Coherent light is very special, and gives a very strange dimply effect when reflected off an uneven surface due to the static nature of the areas of constructive and destructive interference. This may have medical effects when used on flesh under certain conditions, or it may not.
Optics guy checking in here. I’ve never heard of this before, but it sounds like a scam to me.
Laser light is coherent, monochromatic (or at least of a more restricted range of wavelengths), directional and generally more intense than other forms of light. It can be generated as polarized in many cases, rather than polarizing and existing beam (and throwing half the output away).
There are several probes that send light through the skin and look at the transmitted light out the other side (as in the flaslight example) or at scattered ligh returning.

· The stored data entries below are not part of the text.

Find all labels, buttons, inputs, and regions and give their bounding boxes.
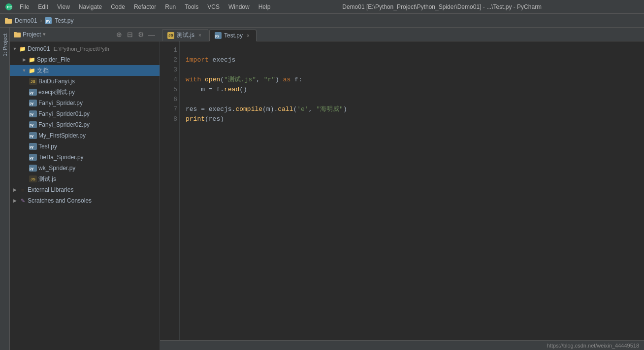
- editor-area: JS 测试.js × py Test.py × 1 2 3 4 5: [160, 28, 644, 350]
- svg-text:py: py: [30, 167, 33, 171]
- tab-js-icon: JS: [167, 32, 174, 39]
- tab-testjs-close[interactable]: ×: [197, 33, 203, 38]
- folder-icon: [5, 17, 12, 24]
- menu-view[interactable]: View: [53, 2, 74, 11]
- svg-text:PC: PC: [7, 5, 12, 9]
- execjstest-label: execjs测试.py: [38, 88, 75, 97]
- tree-item-fanyi[interactable]: py Fanyi_Sprider.py: [10, 98, 160, 108]
- side-tab-project[interactable]: 1: Project: [0, 30, 9, 60]
- breadcrumb-bar: Demo01 › py Test.py: [0, 14, 644, 28]
- pycharm-logo-icon: PC: [5, 3, 13, 11]
- fanyi02-label: Fanyi_Sprider02.py: [38, 121, 90, 128]
- tree-item-testjs[interactable]: JS 测试.js: [10, 174, 160, 184]
- project-folder-icon: [14, 31, 21, 38]
- code-content[interactable]: import execjs with open("测试.js", "r") as…: [180, 41, 644, 340]
- myfirst-label: My_FirstSpider.py: [38, 132, 86, 139]
- tree-item-baidufanyi[interactable]: JS BaiDuFanyi.js: [10, 76, 160, 87]
- project-panel: Project ▾ ⊕ ⊟ ⚙ — ▼ 📁 Demo01 E:\Python_P…: [10, 28, 160, 350]
- title-bar: PC File Edit View Navigate Code Refactor…: [0, 0, 644, 14]
- project-panel-title: Project ▾: [14, 31, 112, 38]
- tab-bar: JS 测试.js × py Test.py ×: [160, 28, 644, 41]
- root-label: Demo01 E:\Python_Project\Pyth: [28, 45, 109, 52]
- tree-item-fanyi01[interactable]: py Fanyi_Sprider01.py: [10, 108, 160, 119]
- svg-text:py: py: [30, 91, 33, 95]
- testpy-py-icon: py: [29, 143, 37, 150]
- hide-btn[interactable]: —: [148, 31, 156, 38]
- breadcrumb-separator: ›: [40, 17, 42, 24]
- tree-item-myfirst[interactable]: py My_FirstSpider.py: [10, 130, 160, 141]
- fanyi-py-icon: py: [29, 100, 37, 106]
- breadcrumb-project[interactable]: Demo01: [15, 17, 37, 24]
- title-bar-left: PC File Edit View Navigate Code Refactor…: [5, 2, 274, 11]
- menu-vcs[interactable]: VCS: [203, 2, 224, 11]
- side-strip: 1: Project: [0, 28, 10, 350]
- execjstest-py-icon: py: [29, 89, 37, 96]
- tree-root-demo01[interactable]: ▼ 📁 Demo01 E:\Python_Project\Pyth: [10, 43, 160, 54]
- tab-testpy-close[interactable]: ×: [245, 33, 251, 38]
- tab-testpy[interactable]: py Test.py ×: [209, 30, 257, 41]
- spiderfile-folder-icon: 📁: [29, 56, 35, 63]
- tab-testjs-label: 测试.js: [177, 31, 194, 39]
- tree-item-spiderfile[interactable]: ▶ 📁 Spрider_File: [10, 54, 160, 65]
- svg-text:py: py: [30, 156, 33, 160]
- menu-code[interactable]: Code: [107, 2, 129, 11]
- svg-text:py: py: [30, 112, 33, 116]
- svg-text:py: py: [30, 134, 33, 138]
- svg-text:py: py: [30, 123, 33, 127]
- fanyi-label: Fanyi_Sprider.py: [38, 100, 83, 106]
- testpy-label: Test.py: [38, 143, 57, 150]
- wk-py-icon: py: [29, 165, 37, 172]
- testjs-js-icon: JS: [29, 175, 37, 182]
- tree-item-wendang[interactable]: ▼ 📁 文档: [10, 65, 160, 76]
- fanyi01-label: Fanyi_Sprider01.py: [38, 110, 90, 117]
- title-text: Demo01 [E:\Python_Project\Python_Spider\…: [342, 3, 542, 10]
- menu-navigate[interactable]: Navigate: [75, 2, 106, 11]
- tieba-py-icon: py: [29, 154, 37, 161]
- breadcrumb-file[interactable]: Test.py: [55, 17, 73, 24]
- tree-item-tieba[interactable]: py TieBa_Sprider.py: [10, 152, 160, 163]
- tree-item-wk[interactable]: py wk_Sprider.py: [10, 163, 160, 174]
- menu-file[interactable]: File: [16, 2, 33, 11]
- menu-run[interactable]: Run: [161, 2, 180, 11]
- fanyi02-py-icon: py: [29, 121, 37, 128]
- tree-item-fanyi02[interactable]: py Fanyi_Sprider02.py: [10, 119, 160, 130]
- root-arrow: ▼: [12, 46, 18, 52]
- tree-item-execjstest[interactable]: py execjs测试.py: [10, 87, 160, 98]
- bottom-bar: https://blog.csdn.net/weixin_44449518: [160, 340, 644, 350]
- menu-edit[interactable]: Edit: [34, 2, 52, 11]
- tree-item-extlibs[interactable]: ▶ ≡ External Libraries: [10, 184, 160, 195]
- svg-rect-7: [14, 32, 17, 34]
- settings-btn[interactable]: ⚙: [137, 31, 145, 38]
- baidufanyi-label: BaiDuFanyi.js: [38, 78, 75, 85]
- wendang-label: 文档: [37, 67, 49, 75]
- menu-tools[interactable]: Tools: [181, 2, 202, 11]
- tab-testjs[interactable]: JS 测试.js ×: [162, 29, 208, 41]
- wk-label: wk_Sprider.py: [38, 165, 75, 172]
- tree-item-testpy[interactable]: py Test.py: [10, 141, 160, 152]
- svg-text:py: py: [30, 145, 33, 149]
- fanyi01-py-icon: py: [29, 110, 37, 117]
- title-bar-menus: File Edit View Navigate Code Refactor Ru…: [16, 2, 274, 11]
- myfirst-py-icon: py: [29, 132, 37, 139]
- menu-refactor[interactable]: Refactor: [130, 2, 160, 11]
- scratches-label: Scratches and Consoles: [28, 197, 92, 204]
- baidufanyi-js-icon: JS: [29, 78, 37, 85]
- locate-file-btn[interactable]: ⊕: [115, 31, 123, 38]
- testjs-label: 测试.js: [38, 175, 56, 183]
- menu-window[interactable]: Window: [225, 2, 254, 11]
- code-editor[interactable]: 1 2 3 4 5 6 7 8 import execjs with open(…: [160, 41, 644, 340]
- project-label: Project: [23, 31, 41, 38]
- wendang-arrow: ▼: [21, 68, 27, 73]
- spiderfile-label: Spрider_File: [37, 56, 70, 63]
- extlibs-arrow: ▶: [12, 187, 18, 193]
- tree-item-scratches[interactable]: ▶ ✎ Scratches and Consoles: [10, 195, 160, 206]
- py-file-icon-bc: py: [45, 17, 52, 24]
- spiderfile-arrow: ▶: [21, 57, 27, 63]
- menu-help[interactable]: Help: [255, 2, 275, 11]
- collapse-all-btn[interactable]: ⊟: [126, 31, 134, 38]
- extlibs-icon: ≡: [19, 186, 26, 193]
- tab-testpy-label: Test.py: [224, 32, 243, 39]
- tab-py-icon: py: [215, 32, 222, 39]
- tieba-label: TieBa_Sprider.py: [38, 154, 84, 161]
- root-folder-icon: 📁: [19, 45, 26, 52]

In many cases, the light doesn’t have to be a laser at all. They’re making disposable oxygen meters from blood that consist of an LED and a detector mounted on tape that you tape around a finger.
There are some laser treatments in which laser is light is shone through the skin or, more commonly, piped in via a fiber optic. These can be used to remove blockages in blood vessels, or to irradiate tumors. These are pretty special cases, though. They’re high power lasers, and sometimes the tumor or whatever has been senstizede with injected or injested chemicals. Not at all like what this sounds like.
The body uses sunlight to facilitate the making of Vitamin D. Too much sun will cause your skin to tan. Aside from the mechanism of vision and these I don’t know any bodily processes that use or require light, so I have no idea what low-level laser treatment can be doing. The laser wavelengths are already present in daylight that’s already getting into your skin, if not at as high a level, so it’s not clear that this is adding anything. Finally, I’d like to note that it’s not ecven clear to me that throwing extra light levels into the innards of the body is necessarily good, or necessarily not dangerous. I don’t see how it would be, just sayin’ that the body doesn’t “expect” light levels (or higher light levels) there, and so hitting it with light might a=have unintended and possibly not-good effects.